17) Ian Goldin – South African from the Oxford Martin School:
“This is the best time to be alive.” We live at a period which he calls “the new renaissance” and yet …
The first Renaissance was not a time of economic progress
In many societies today, we see rejection of immigration and internationalism
Most of our global institutions date from just after the Second World War
Decisions which are rational for us as individuals not rational for societies or the world
This what led to the financial crisis of 2008 and what leads to massive environmental consequences.
So: “We need to accept a loss of individual and national sovereignty.”
Mentions threat of pandemics because declining impact of antibiotics and the growth of airline travel.

18) Ben Hammersley (magnificent moustache):
In US, Karl Rove once told a bunch of journalists that they were in the reality business but that is not how the political world works today.
So much of our way of thinking is based on metaphors and the use of the same metaphors in a new context – for instance, desktop or folders in a computer context
How do we shift metaphors?
We decide whether to licence new drugs depending on analysis of benefits and costs and risks.
Could we use the same approach to assess the efficacy of various counter terrorism measures?
“Countries are incredibly weird.” We base so much of our life based on lines which are historical accidents drawn on maps by people who are dead now.
Only one of the countries at time of Columbus in 1492 still exists within the same borders (Portugal).
We could redraw national boundaries based on personal similarities derived from social data.
Patriotism should be assigned to groups of people and not to lumps of soil.

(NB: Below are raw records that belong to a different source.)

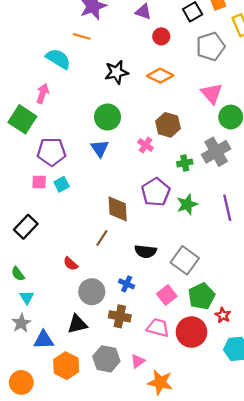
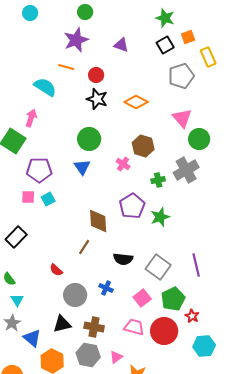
red circle: (161, 36) -> (96, 75), moved
black star: (116, 72) -> (97, 99), turned 30
purple line: (227, 208) -> (196, 265), moved
brown cross: (120, 316) -> (94, 327), moved
blue triangle: (44, 340) -> (32, 338), turned 42

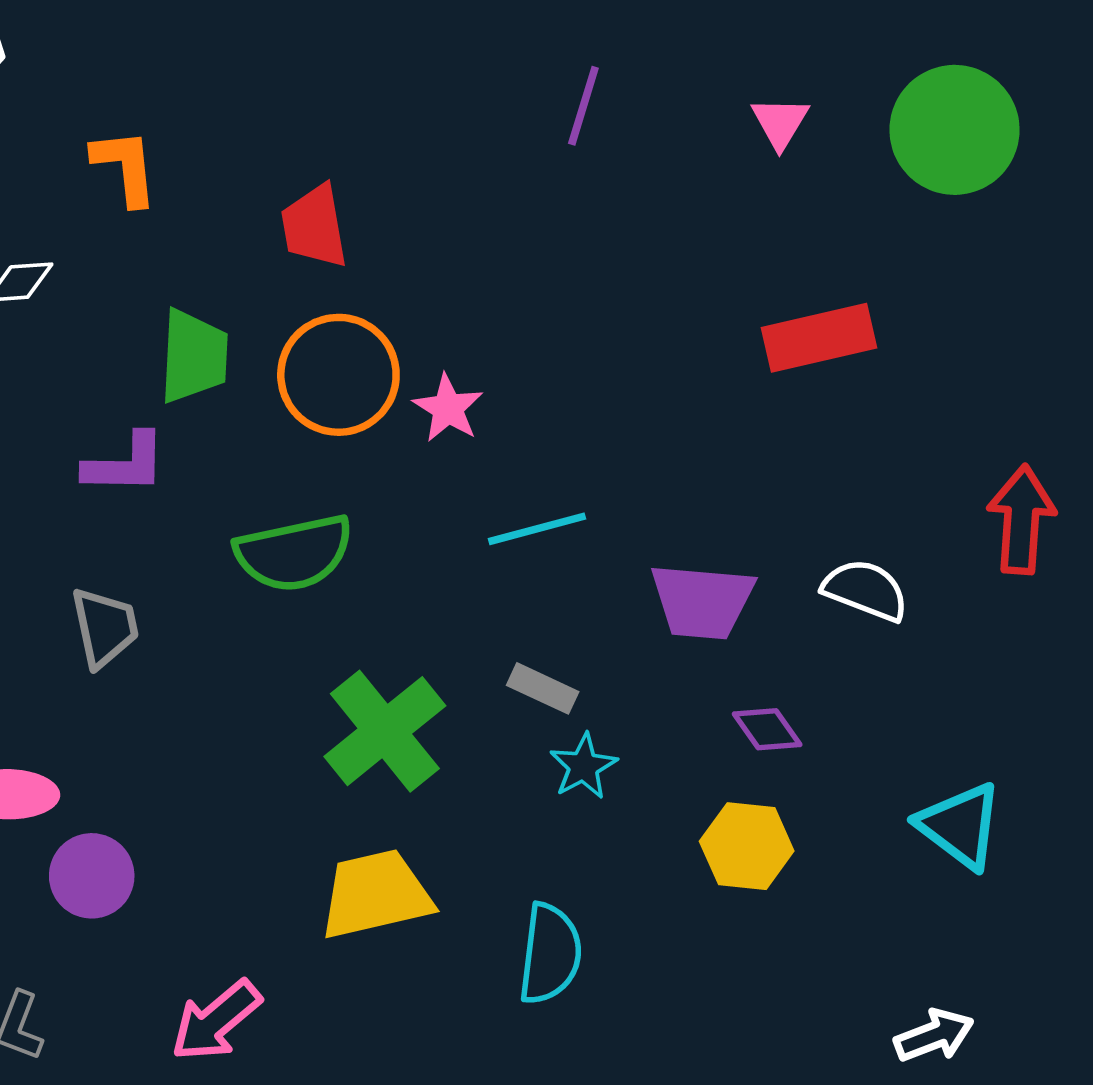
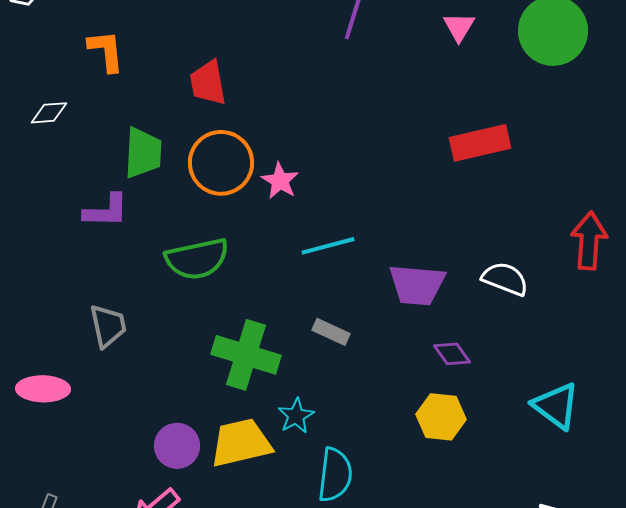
gray trapezoid: (105, 627) -> (108, 326), moved
green cross: (385, 731) -> (246, 355), turned -34
cyan star: (583, 766) -> (296, 416), moved
purple circle: (92, 876) -> (177, 446), moved

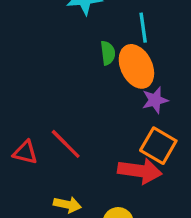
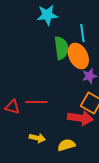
green semicircle: (108, 53) -> (61, 48), size x1.6
red line: (66, 144) -> (36, 102), turned -45

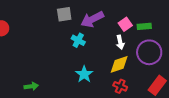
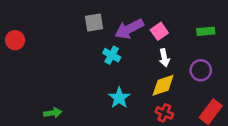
pink square: (125, 24) -> (159, 31), moved
green rectangle: (144, 26) -> (206, 31), moved
purple circle: (149, 52) -> (201, 70), size x0.7

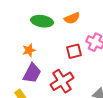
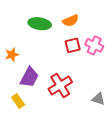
orange star: (29, 50) -> (12, 55), moved
red square: (74, 51) -> (73, 45), moved

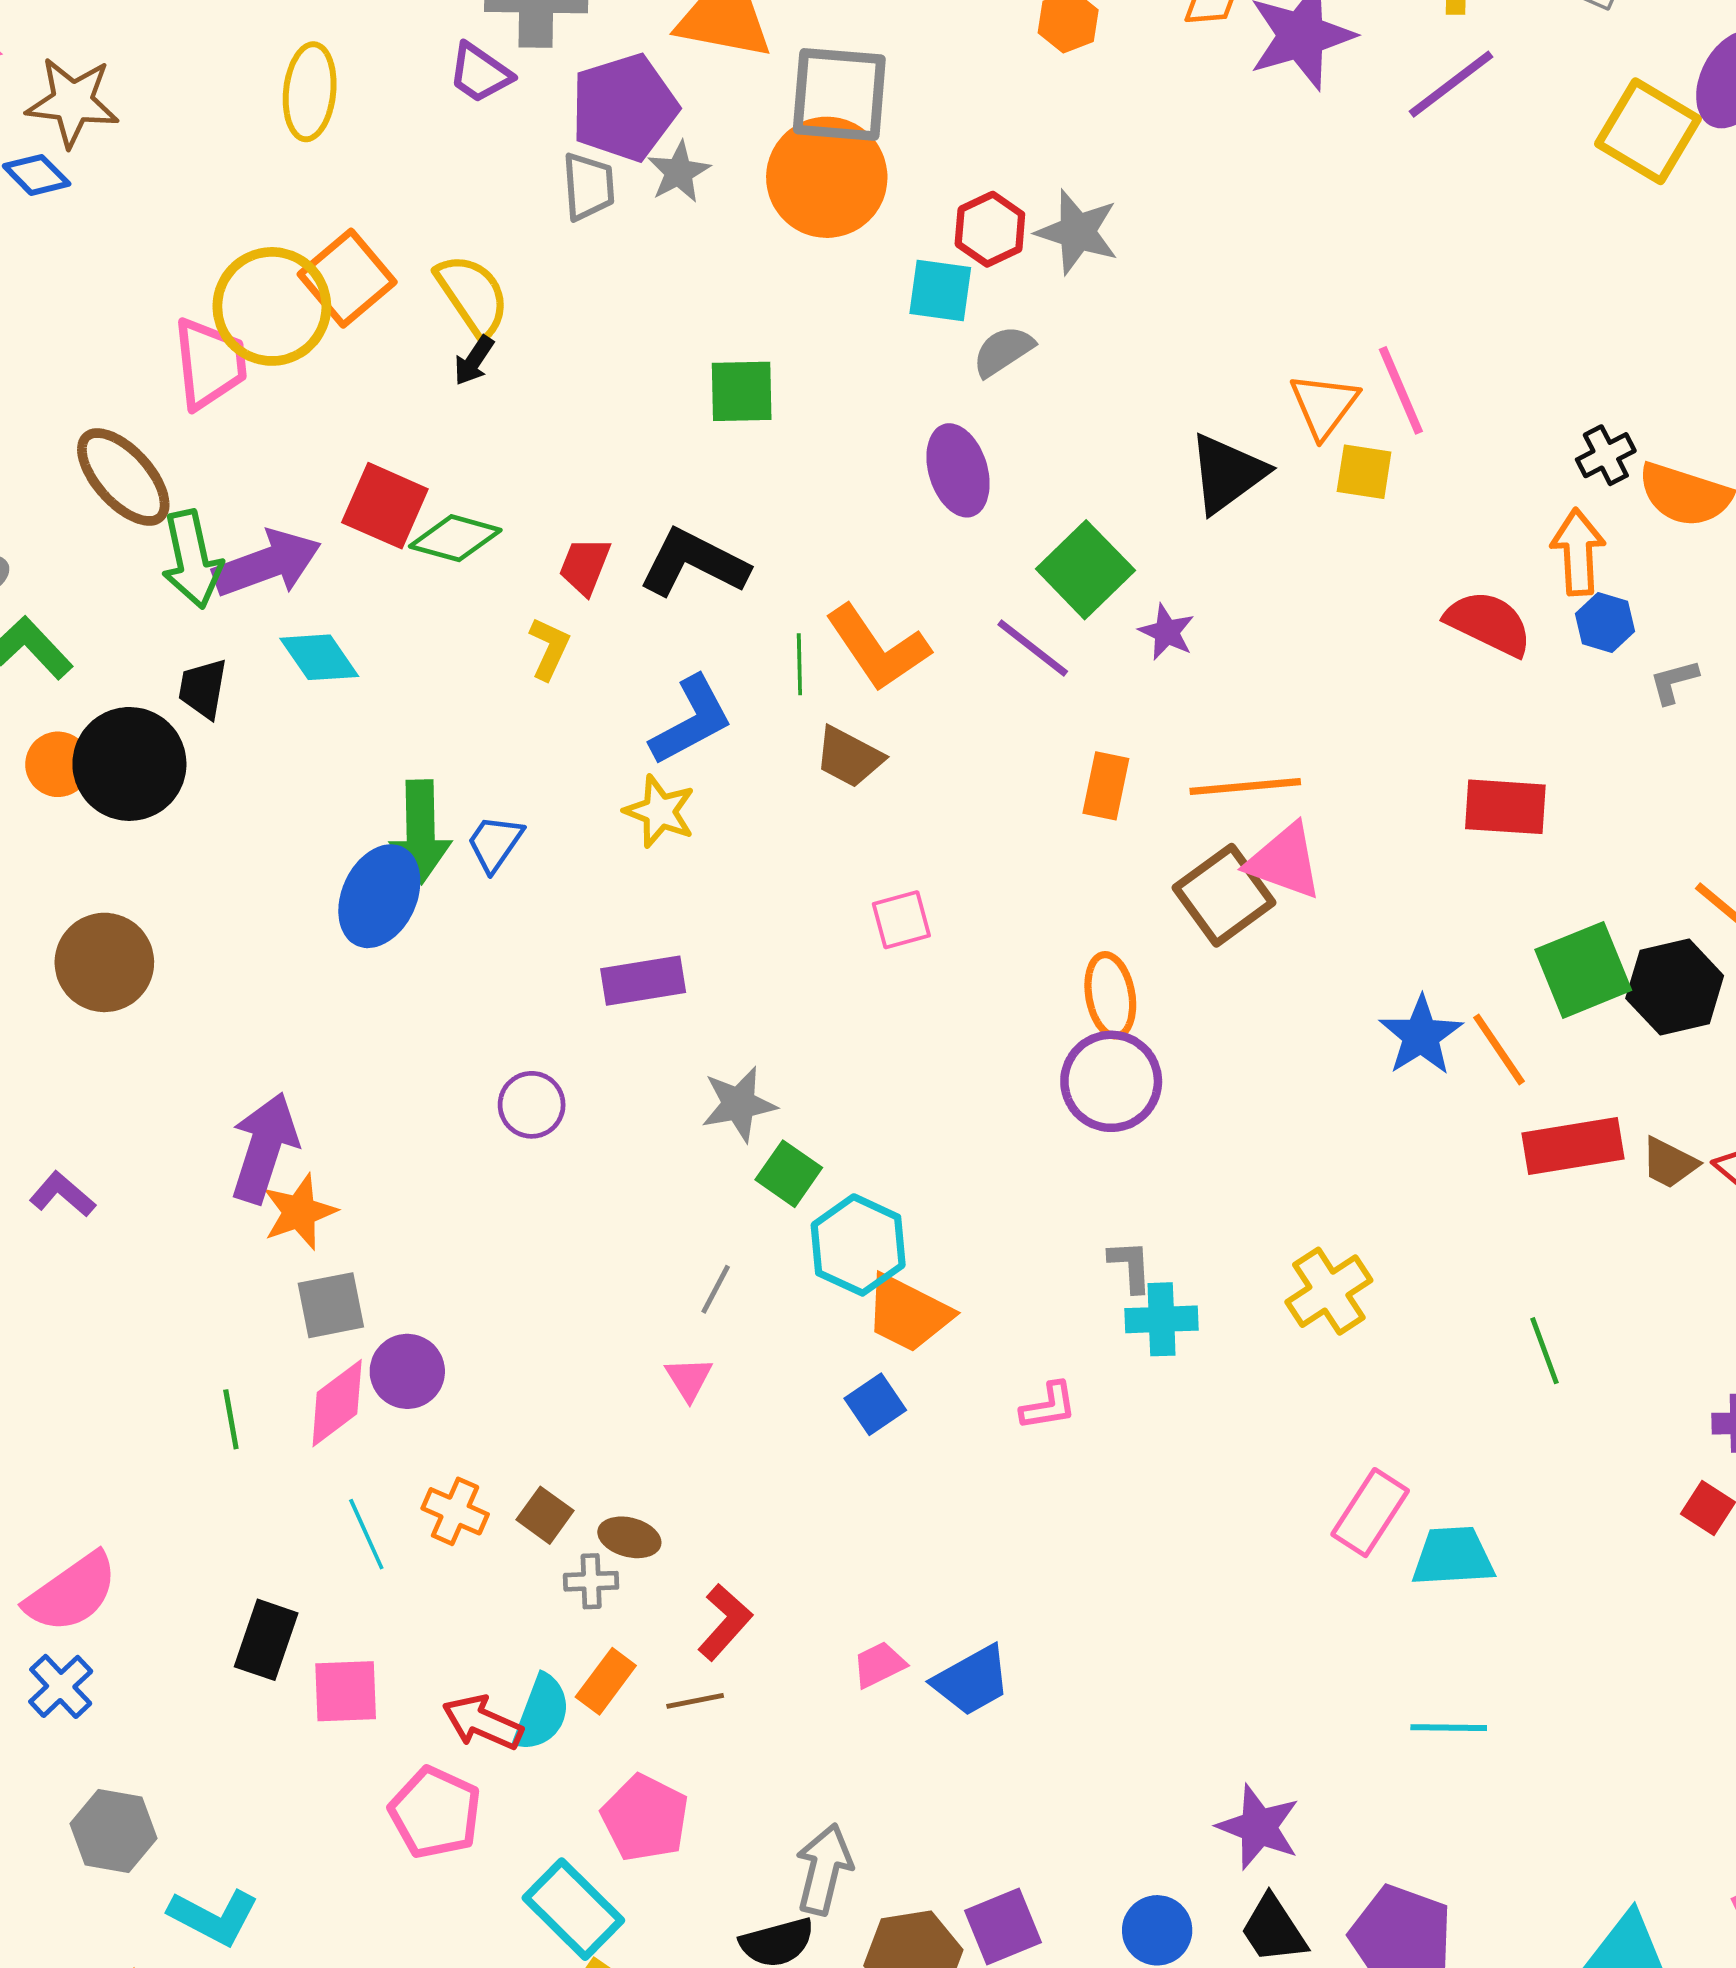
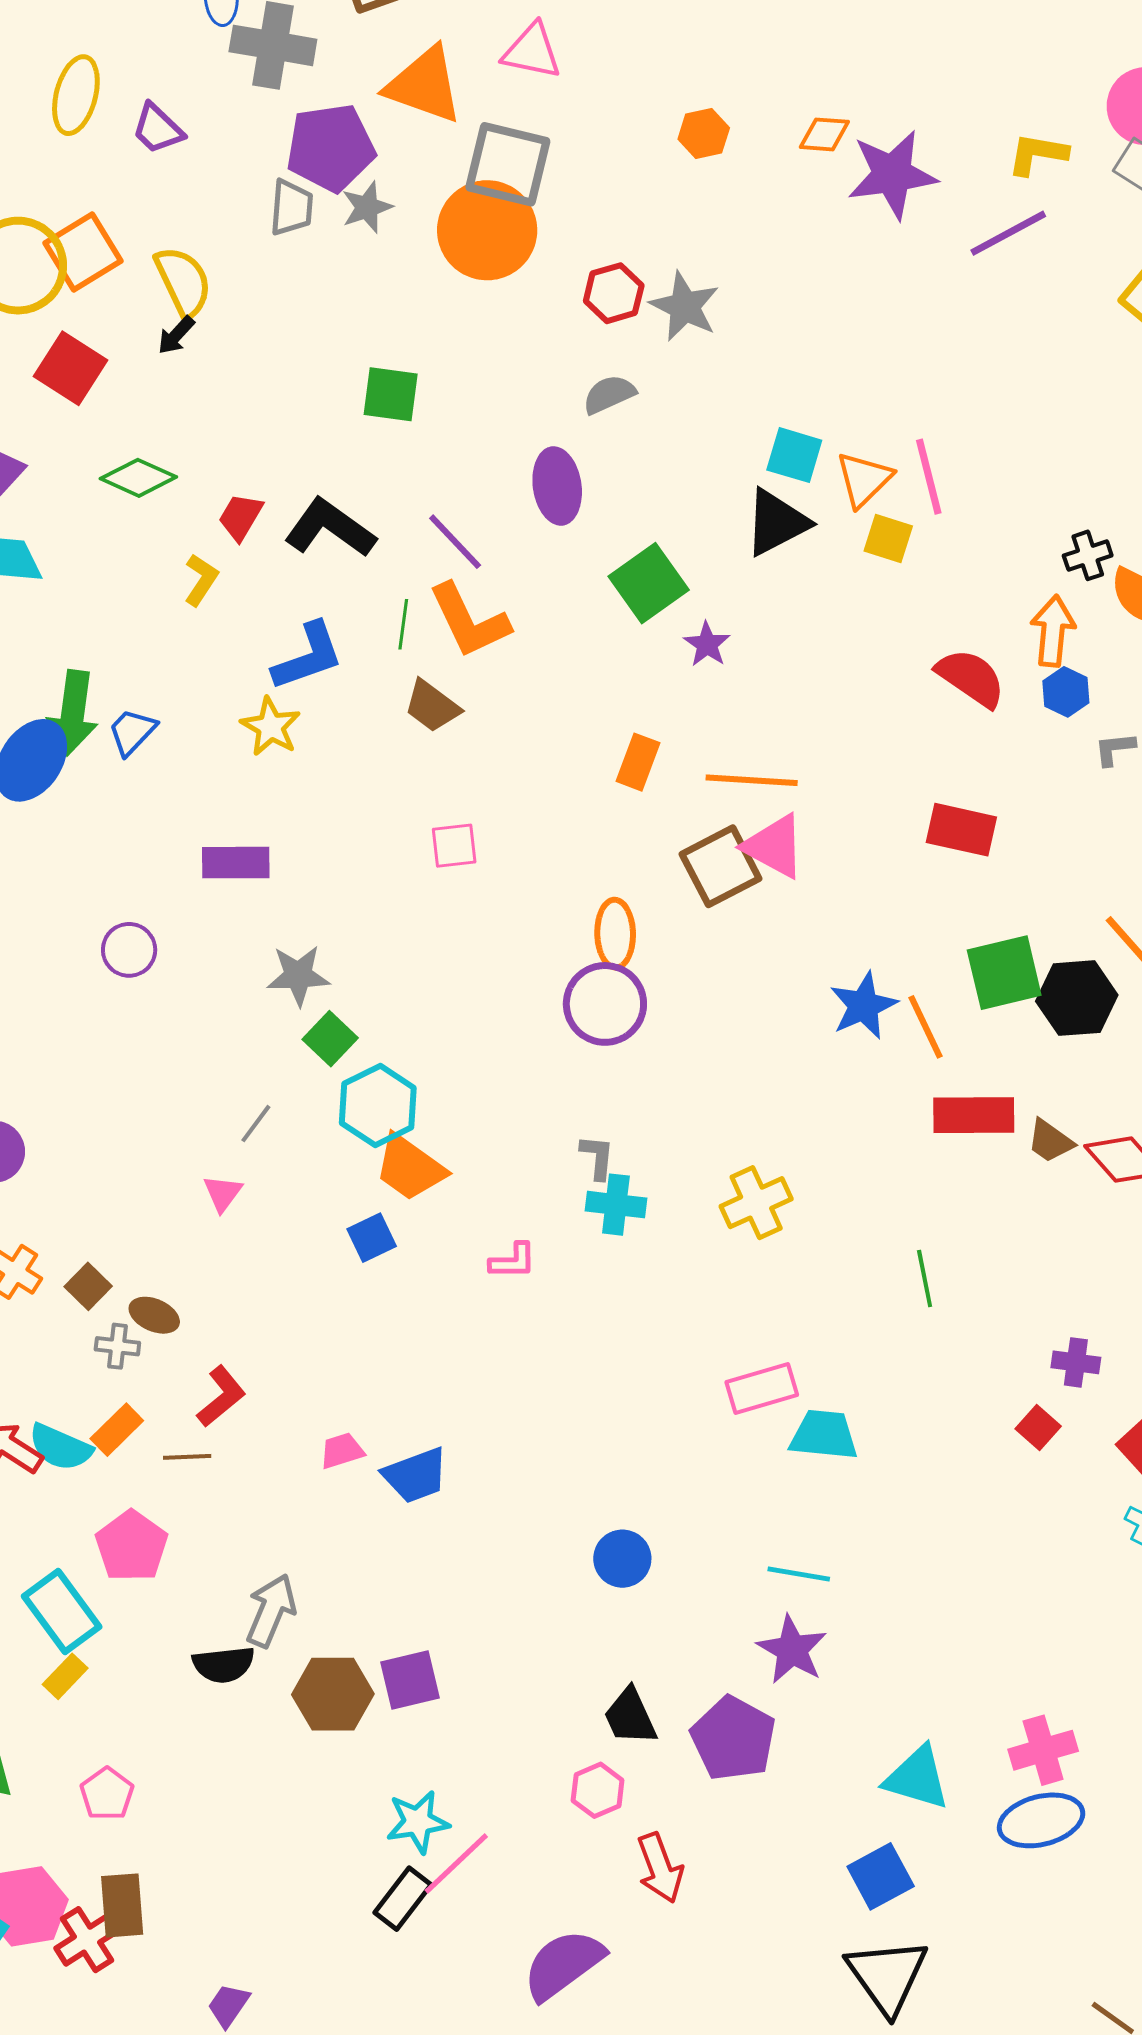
purple trapezoid: (480, 73) -> (158, 129), moved
cyan square: (940, 290) -> (794, 455), moved
red square: (385, 506) -> (70, 368), moved
purple line: (1033, 648) -> (455, 542), moved
pink rectangle: (1370, 1513) -> (762, 1389), turned 32
cyan semicircle: (542, 1713) -> (60, 1447), turned 84
purple star: (1259, 1827) -> (792, 1650), moved
blue circle: (1157, 1930) -> (622, 1559), moved

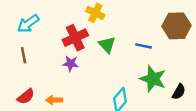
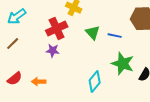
green triangle: (107, 45) -> (93, 33), moved
brown line: (24, 55) -> (13, 44), turned 56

19) Alex Fleetwood – founder of game design studio:
He talks of the design and building of game places which need to incorporate plasticity.

20) Alice Taylor – creator of Makies (married to Cory Doctorow):
Talks about the maker movement
Maker skills and traditional manufacturing are colliding
Kids can create their own dolls or toys which are then produced in local manufacturing units using 3D printing processes
Over next decade, many homes will have 3D printers or people can go to the neighbourhood 3D printing unit

Only at the very end of the day were participants invited to talk together and participate. I was one who took to a microphone briefly and talked of the need for politicians to look at how public services could be better delivered using these new technologies.


  • Oskar van Rijswijk


    I really like how you put your iPad to good use. Being a great writer, you also make very good notes.

    Thanks for sharing these.

    I shared them on Svbtle.

  • Roger Darlington

    Many thanks, Oskar.

    Don’t you just love new technology?

  • Oskar van Rijswijk

    You know I do, Roger 🙂

    But most intriguing insight from your notes is for me: “The nature of our parliament is the antithesis of the notion of the wisdom of crowds and ‘crowd sourcing’.”

  • Roger Darlington

    The speaker who talked of parliament being the opposite of crowd sourcing’ was referring to the narrow social strata from which most politicians come and the tight party constraints on their thinking and voting.

    I don’t have a problem with representative democracy, but I wish that public policy making could be more evidence-based, that public policies could be subject more to independent review for their impact and efficacy, and that the whole process could be made more transparent and accessible (to the crowd).